Return the lines below that carry the word "pulp".

> _TASK INPUTS_:

########################################

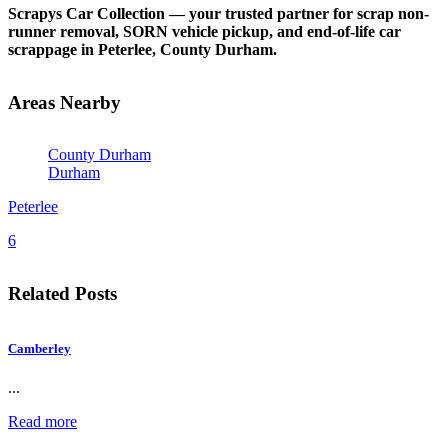
Scrapys Car Collection — your trusted partner for scrap non-
runner removal, SORN vehicle pickup, and end-of-life car
scrappage in Peterlee, County Durham.
Areas Nearby
County Durham
Durham
Peterlee
6
Related Posts
Camberley
...
Read more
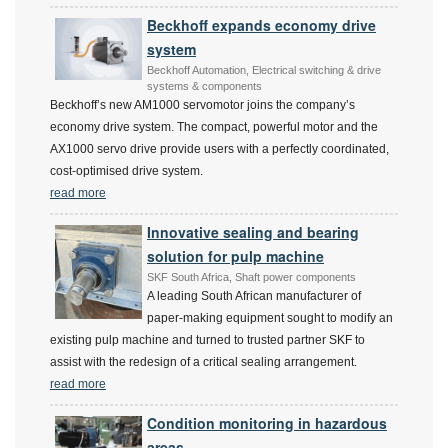
Beckhoff expands economy drive
system
Beckhoff Automation, Electrical switching & drive
systems & components
Beckhoff’s new AM1000 servomotor joins the company’s
economy drive system. The compact, powerful motor and the
AX1000 servo drive provide users with a perfectly coordinated,
cost-optimised drive system.
read more
Innovative sealing and bearing
solution for pulp machine
SKF South Africa, Shaft power components
A leading South African manufacturer of
paper-making equipment sought to modify an
existing pulp machine and turned to trusted partner SKF to
assist with the redesign of a critical sealing arrangement.
read more
Condition monitoring in hazardous
areas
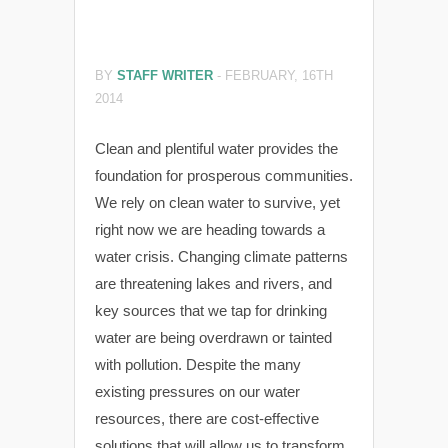
BY
STAFF WRITER
-
FEBRUARY, 16TH
2014
Clean and plentiful water provides the
foundation for prosperous communities.
We rely on clean water to survive, yet
right now we are heading towards a
water crisis. Changing climate patterns
are threatening lakes and rivers, and
key sources that we tap for drinking
water are being overdrawn or tainted
with pollution. Despite the many
existing pressures on our water
resources, there are cost-effective
solutions that will allow us to transform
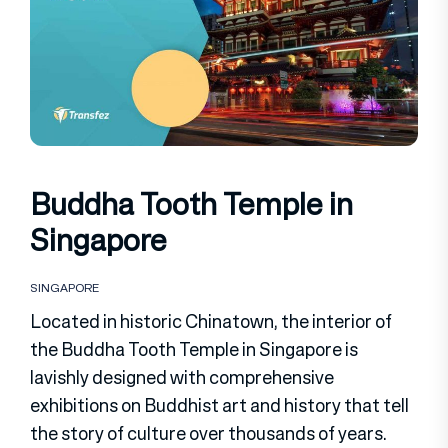
Buddha Tooth Temple in
Singapore
SINGAPORE
Located in historic Chinatown, the interior of
the Buddha Tooth Temple in Singapore is
lavishly designed with comprehensive
exhibitions on Buddhist art and history that tell
the story of culture over thousands of years.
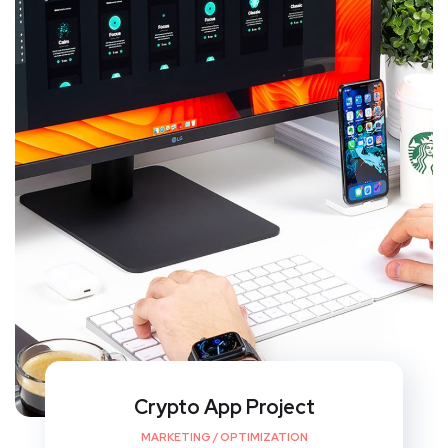
Crypto App Project
MARKETING
/
OPTIMIZATION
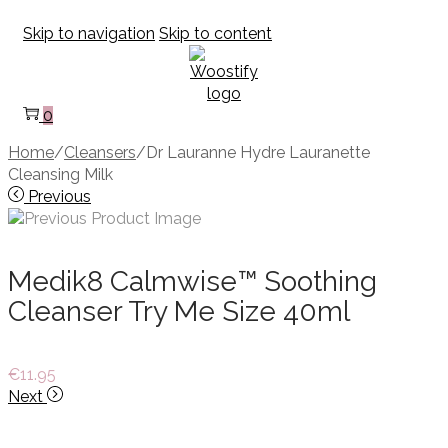
Skip to navigation
Skip to content
0
Home
/
Cleansers
/
Dr Lauranne Hydre Lauranette
Cleansing Milk
Previous
Medik8 Calmwise™ Soothing
Cleanser Try Me Size 40ml
€
11.95
Next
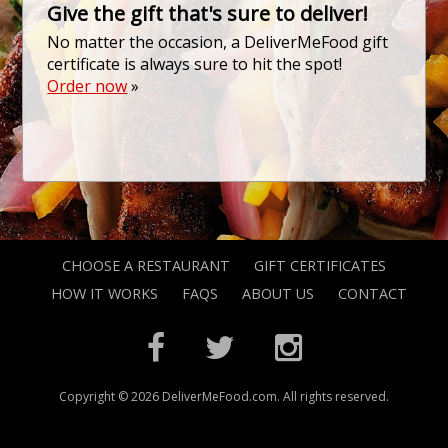
Give the gift that's sure to deliver!
No matter the occasion, a DeliverMeFood gift
certificate is always sure to hit the spot!
Order now
»
CHOOSE A RESTAURANT
GIFT CERTIFICATES
HOW IT WORKS
FAQS
ABOUT US
CONTACT
Copyright © 2026 DeliverMeFood.com. All rights reserved.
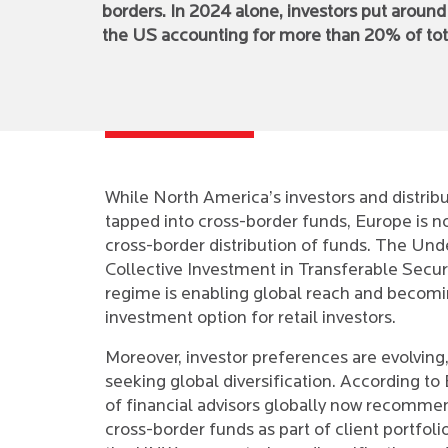
borders. In 2024 alone, investors put aroun
the US accounting for more than 20% of tot
While North America’s investors and distrib
tapped into cross-border funds, Europe is 
cross-border distribution of funds. The Und
Collective Investment in Transferable Secur
regime is enabling global reach and becomi
investment option for retail investors.
Moreover, investor preferences are evolving,
seeking global diversification. According t
of financial advisors globally now recommen
cross-border funds as part of client portfolios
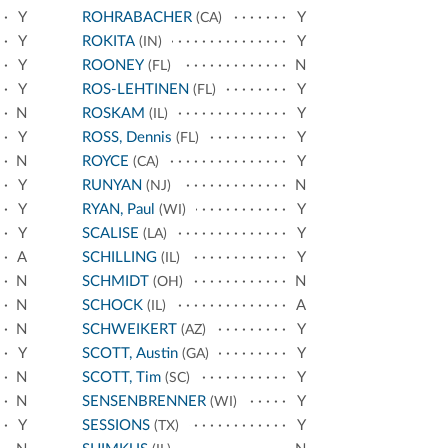
Y
ROHRABACHER
Y
(CA)
Y
ROKITA
Y
(IN)
Y
ROONEY
N
(FL)
Y
ROS-LEHTINEN
Y
(FL)
N
ROSKAM
Y
(IL)
Y
ROSS, Dennis
Y
(FL)
N
ROYCE
Y
(CA)
Y
RUNYAN
N
(NJ)
Y
RYAN, Paul
Y
(WI)
Y
SCALISE
Y
(LA)
A
SCHILLING
Y
(IL)
N
SCHMIDT
N
(OH)
N
SCHOCK
A
(IL)
N
SCHWEIKERT
Y
(AZ)
Y
SCOTT, Austin
Y
(GA)
N
SCOTT, Tim
Y
(SC)
N
SENSENBRENNER
Y
(WI)
Y
SESSIONS
Y
(TX)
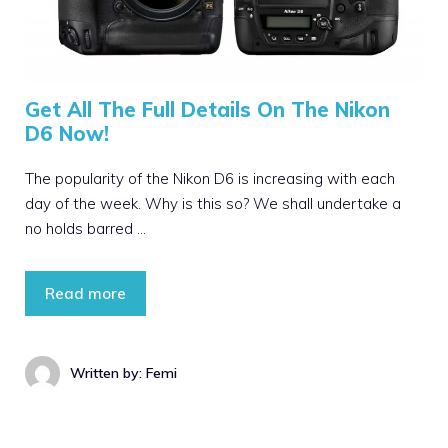
Get All The Full Details On The Nikon
D6 Now!
The popularity of the Nikon D6 is increasing with each
day of the week. Why is this so? We shall undertake a
no holds barred …
Read more
Written by: Femi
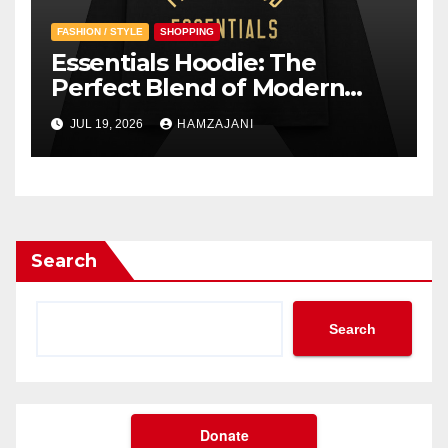
FASHION / STYLE
SHOPPING
Essentials Hoodie: The
Perfect Blend of Modern
Style and Everyday Comfort
JUL 19, 2026
HAMZAJANI
Search
Search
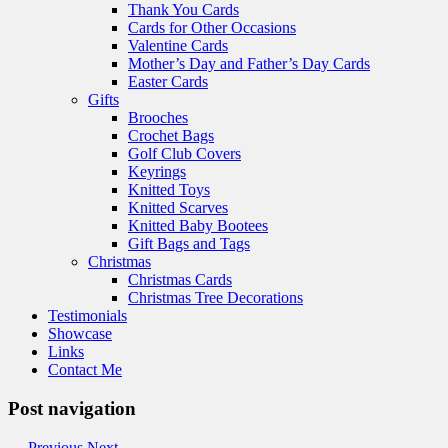
Thank You Cards
Cards for Other Occasions
Valentine Cards
Mother’s Day and Father’s Day Cards
Easter Cards
Gifts
Brooches
Crochet Bags
Golf Club Covers
Keyrings
Knitted Toys
Knitted Scarves
Knitted Baby Bootees
Gift Bags and Tags
Christmas
Christmas Cards
Christmas Tree Decorations
Testimonials
Showcase
Links
Contact Me
Post navigation
←
Previous
Next
→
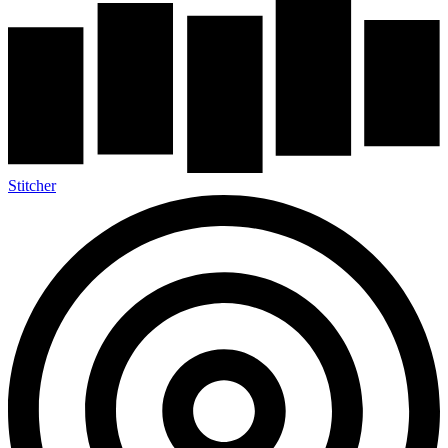
Stitcher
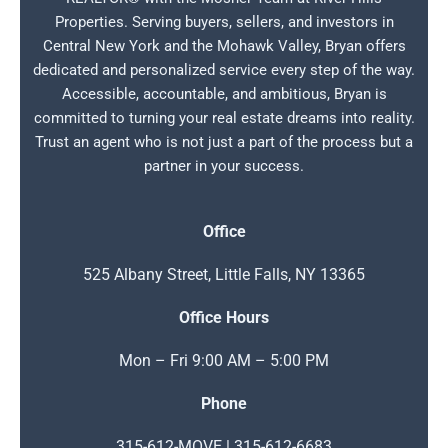
Properties. Serving buyers, sellers, and investors in
Central New York and the Mohawk Valley, Bryan offers
dedicated and personalized service every step of the way.
Accessible, accountable, and ambitious, Bryan is
committed to turning your real estate dreams into reality.
Trust an agent who is not just a part of the process but a
partner in your success.
Office
525 Albany Street, Little Falls, NY 13365
Office Hours
Mon – Fri 9:00 AM – 5:00 PM
Phone
315-612-MOVE | 315-612-6683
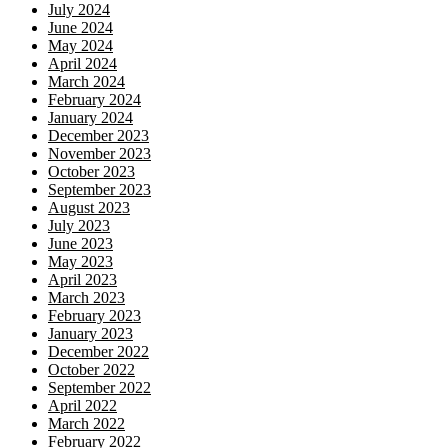
July 2024
June 2024
May 2024
April 2024
March 2024
February 2024
January 2024
December 2023
November 2023
October 2023
September 2023
August 2023
July 2023
June 2023
May 2023
April 2023
March 2023
February 2023
January 2023
December 2022
October 2022
September 2022
April 2022
March 2022
February 2022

########################################

> _RESPONSE BELOW_:
solution for pulp machine
existing pulp machine and turned to trusted partner SKF to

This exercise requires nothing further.